When it comes to anthropogenic global warming, never in history has so much mischief been caused by so many on so little evidence. (The archdruid says “global warming and climate change”, which to anyone who understands English should mean that climate change is distinct from global warming and thus may well include global cooling. But then this gigantic intellect is incapable of using language precisely.)

The only scientific discovery made not by scientists but by the UN, anthropogenic global warming doesn’t stand up to serious investigation, of the kind that involves comparative data gathered over millennia. In the very least, some doubt should persist, which would mitigate stridency.

But even supposing for the sake of argument that some warm weather has been caused by energy production, I’d say we should take the rough with the smooth.

Do we really want to go back to the times when most babies failed to reach their first birthday, when epidemics and famines killed more people than wars ever did, when every visit to a dentist or a surgeon involved excruciating agony that many didn’t survive, when a journey of 100 miles took a week, when… well, you don’t need me to explain what scientific and technological progress has done for us.

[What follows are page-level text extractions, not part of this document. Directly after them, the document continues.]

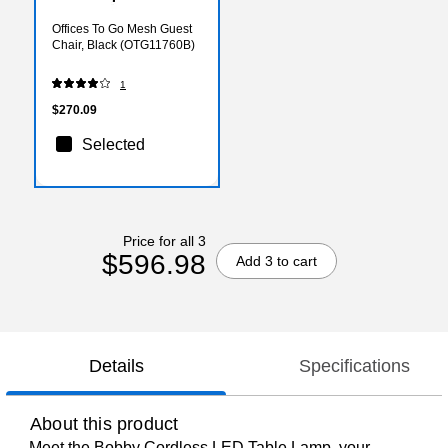
Offices To Go Mesh Guest
Chair, Black (OTG11760B)
1
$270.09
Selected
Price for all 3
$596.98
Add 3 to cart
Details
Specifications
About this product
Meet the Bobby Cordless LED Table Lamp, your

Let’s just say that, if the 10 million Londoners replaced every car with a horse, the resulting pollution would be a lot worse and much more malodorous.  

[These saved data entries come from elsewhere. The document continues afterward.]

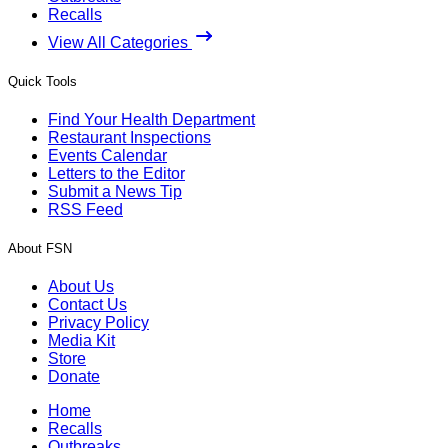
Recalls
View All Categories
Quick Tools
Find Your Health Department
Restaurant Inspections
Events Calendar
Letters to the Editor
Submit a News Tip
RSS Feed
About FSN
About Us
Contact Us
Privacy Policy
Media Kit
Store
Donate
Home
Recalls
Outbreaks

It’s an outrageous, idiotic lie to say that science and technology increase poverty. The good archdruid should check his facts before mouthing off. In his own lifetime, people in under-industrialised China and India used to starve to death in their millions.

Now they don’t, and anyone whose Christianity isn’t sullied with pagan admixtures should thank God for those polluting mines, wells and factories – and by the way it’s not Britain and other Western countries, but third-world powers that contribute most of the carbon emissions.

But the Extinction cretins, including clergymen who ought to know better, don’t realise, or refuse to acknowledge, that ‘our planet’ was created to serve man, not the other way around. If that concept is too difficult for them, then they should at least consider the polluting effect of gridlocking London traffic – and the possible cost to life incurred by crawling or stationary ambulances and fire engines.

I suggest that the police treat this madness as ecoterrorism and deal with it the same way they would deal with any other form of terrorism. Things like tear gas and water cannon would come in handy, and if our cops are too squeamish to use such expedients, they could have France’s CRS seconded to London.

The Christian in me balks at suggesting the use of live ammunition, but, as far as fantasies go, this one isn’t without a certain aesthetic appeal.

4 thoughts on “Save our planet and win a valuable prize”

  1. In 1880, there were an estimated 150,000 horses in New York city, used for public and private transportation. At 22 pounds of manure and 1 quart of urine per, that equates to 1,650 TONS of manure and 37,500 GALLONS of urine that had to be dealt with each day. Not to mention 15,000 horse carcasses each year.

    Enough of the war on science and logic, draft me into the ranks for the war on idiocy!

    On that front, I am willing to apply for membership in your Charles Martel Society. I can supply my own mail armor and Templar tunic.

  2. “ecologically pure world before the Industrial Revolution, when energy was solely produced by water, wind and muscle.”

    Before coal, oil, natural gas and yes nuclear power everyone used bio-fuel. Cutting down of trees for fire wood and doing so over and over in some cases. You can make a case fossil fuels a great boon to the ecology of the planet. Allowed nature to regenerate and animal life to return to an environment where some species not seen for hundreds of years.

  3. Energy cannot be created nor destroyed. We are quite good at wasting it though and letting it escape to the far reaches of the universe.